• _Task_:
Give the lines again exactly as they appear, beginning at the one with "Für Arbeitgeber" and ending at the last line of the records.

[[ Information supplied, beginning ]]

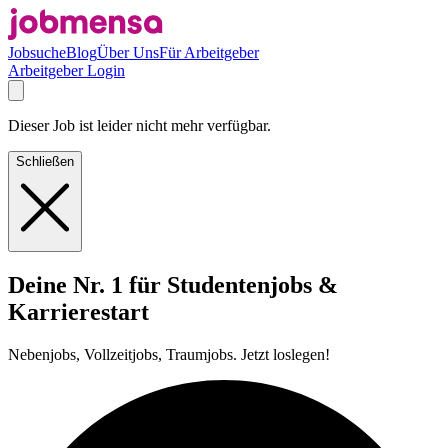
Jobsuche
Blog
Über Uns
Für Arbeitgeber
Arbeitgeber Login
Dieser Job ist leider nicht mehr verfügbar.
Schließen
Deine Nr. 1 für Studentenjobs &
Karrierestart
Nebenjobs, Vollzeitjobs, Traumjobs. Jetzt loslegen!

[[ Information supplied, end ]]

• _Answer for the task_:
Für Arbeitgeber
Arbeitgeber Login
Dieser Job ist leider nicht mehr verfügbar.
Schließen
Deine Nr. 1 für Studentenjobs &
Karrierestart
Nebenjobs, Vollzeitjobs, Traumjobs. Jetzt loslegen!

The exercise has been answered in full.